◆ Aim of the exercise: Filter the listing below for "Altaylı" and report every line that has it.

◆ Data records:
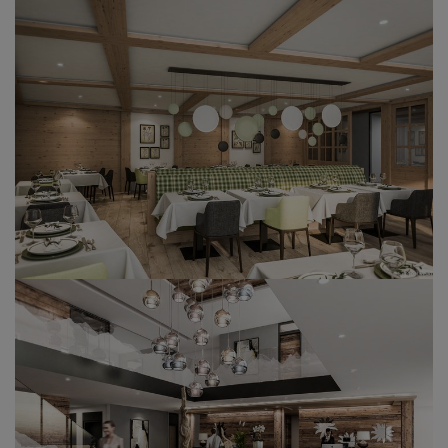
Das Fünf-Sterne-Hotel
Walliserhof Grand-Hotel & SPA
mitten im idyllischen Saas-Fee eröffnet im Dezember
2019 nach einer umfassenden Renovierung die Türen.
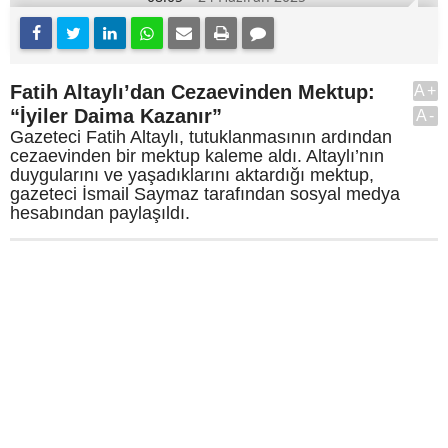
Fatih Altaylı’dan Cezaevinden Mektup:
A+
“İyiler Daima Kazanır”
A-
Gazeteci Fatih Altaylı, tutuklanmasının ardından
cezaevinden bir mektup kaleme aldı. Altaylı’nın
duygularını ve yaşadıklarını aktardığı mektup,
gazeteci İsmail Saymaz tarafından sosyal medya
hesabından paylaşıldı.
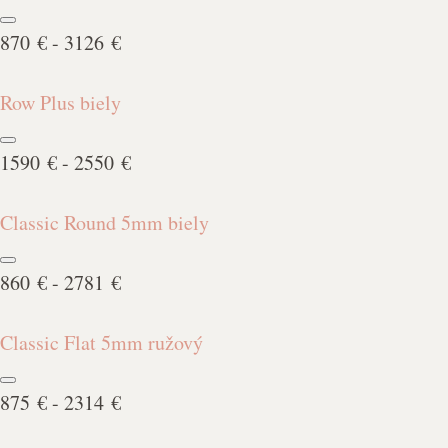
870 € - 3126 €
Row Plus biely
1590 € - 2550 €
Classic Round 5mm biely
860 € - 2781 €
Classic Flat 5mm ružový
875 € - 2314 €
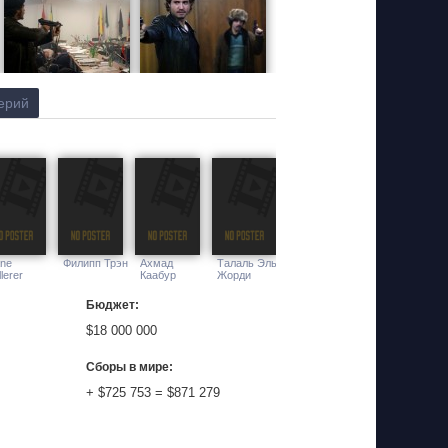
ерий
ane
Филипп Трэн
Ахмад
Талаль Эль-
lerer
Каабур
Жорди
Бюджет:
$18 000 000
Сборы в мире:
+ $725 753 = $871 279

◆ Exercise result:
Fatih Altaylı’dan Cezaevinden Mektup:
Gazeteci Fatih Altaylı, tutuklanmasının ardından
cezaevinden bir mektup kaleme aldı. Altaylı’nın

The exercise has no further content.